Equations of a Straight Line
An equation that represents a straight line in mathematical form is called an equation of a straight line.
A straight line can be expressed in mathematical form algebraically. There are five ways to write straight lines in algebraic form mathematically. Learn all of them one after one to understand the different cases of expressing straight lines in mathematics.
Slope Intercept form
There are two types of slope intercept form linear equations. The first one is slope x-intercept form and the second one is slope y-intercept form of straight line.
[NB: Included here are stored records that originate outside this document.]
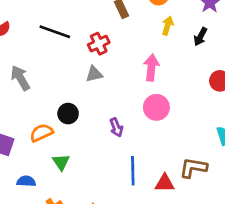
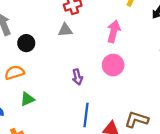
black circle: (68, 114) -> (26, 43), moved
green triangle: (61, 162) -> (27, 99), turned 32

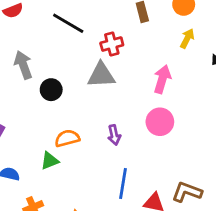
gray triangle: (65, 30) -> (101, 75), size x1.5
orange semicircle: (14, 73) -> (67, 138), moved

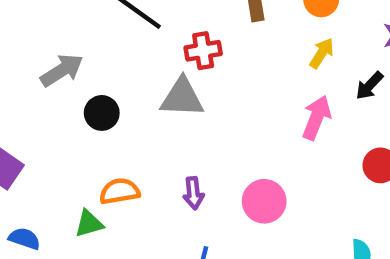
gray arrow: (23, 65) -> (62, 70), turned 72
pink arrow: (162, 79) -> (316, 118), moved
pink circle: (160, 122) -> (264, 201), moved

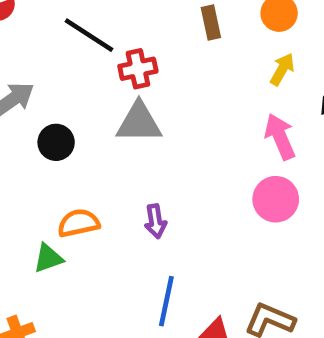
red cross: (203, 51) -> (138, 69), moved
pink arrow: (316, 118) -> (280, 137), turned -42
pink circle: (264, 201) -> (276, 199), moved

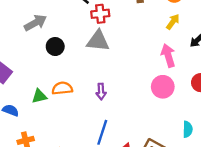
green triangle: (48, 258) -> (39, 96), moved

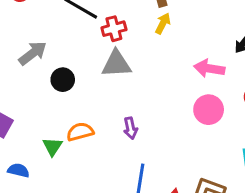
yellow arrow: (173, 22) -> (163, 23), moved
pink arrow: (168, 55) -> (209, 68), turned -55
green triangle: (39, 96) -> (52, 147), turned -35

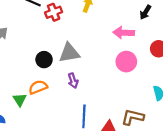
gray triangle: (116, 64) -> (69, 53), moved
black circle: (63, 80) -> (44, 60), moved

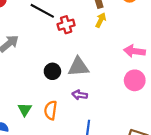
purple arrow: (73, 81) -> (80, 95), turned 112
orange semicircle: (38, 87) -> (51, 110), moved, turned -66

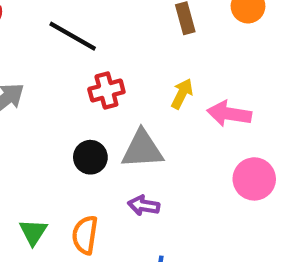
yellow arrow: (101, 20) -> (182, 94), moved
red cross: (66, 25) -> (106, 91), moved
pink arrow: (134, 51) -> (229, 114), moved

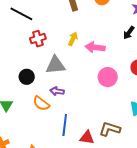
black circle: (90, 157) -> (27, 77), moved
orange semicircle: (85, 235) -> (41, 103), moved, turned -60

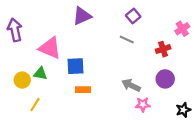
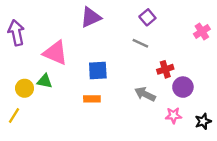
red cross: (163, 49) -> (165, 69), moved
blue square: (76, 66) -> (98, 70), moved
yellow line: (35, 105) -> (14, 115), moved
pink star: (143, 105) -> (173, 115), moved

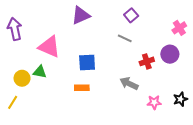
purple circle: (183, 87) -> (170, 54), moved
black star: (203, 121) -> (180, 99), moved

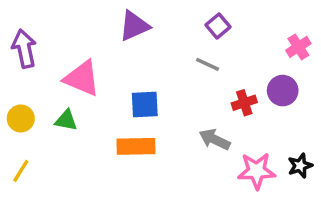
yellow circle: (22, 78) -> (21, 118), moved
orange rectangle: (82, 88) -> (136, 146), size x1.5
pink star: (154, 102) -> (256, 171), size x1.5

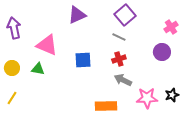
purple square: (218, 26) -> (125, 15), size x1.5
red cross: (244, 103) -> (119, 59), moved
orange rectangle: (136, 146) -> (106, 106), moved

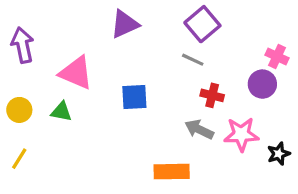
pink cross: (171, 27) -> (277, 56), moved, turned -32
red cross: (119, 59) -> (212, 95), moved, turned 32
pink star: (147, 98) -> (241, 134), moved

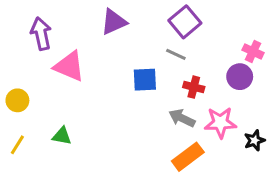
purple arrow: (23, 45) -> (41, 34), moved
blue square: (134, 97) -> (145, 80), moved
green triangle: (61, 112) -> (62, 136), moved
orange rectangle: (172, 172) -> (188, 157), moved, turned -36

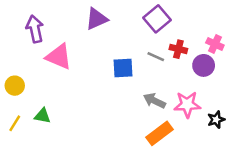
gray line: (176, 54) -> (156, 57), moved
red cross: (194, 87) -> (178, 49), moved
green triangle: (62, 136) -> (42, 116), moved

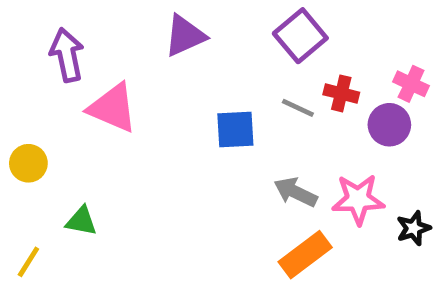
yellow line: (15, 123) -> (28, 262), moved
$(1) \,\,\,\,\,\,$ $y \,=\, mx+c$
$(2) \,\,\,\,\,\,$ $x \,=\, m’y+c$
Line passes through Origin with slope
A linear equation in algebraic form when the straight line passes through origin with slope in two dimensional space.
$y \,=\, mx$
Intercept form
A linear equation in algebraic form in terms of $x$ and $y$ intercepts.
$\dfrac{x}{a}+\dfrac{y}{b} \,=\, 1$
Point Slope form
A linear equation in algebraic form in terms of coordinates of a point and slope.
$y-y_{1} \,=\, m(x-x_{1})$
Two Point form
A linear equation in algebraic form in terms of coordinates of two points.
$y-y_{1} \,=\, \dfrac{y_{2}-y_{1}}{x_{2}-x_{1}}(x-x_{1})$
Standard form
The above five cases of linear equations are simply written generally in the following standard form linear equation.
$ax+by+c \,=\, 0$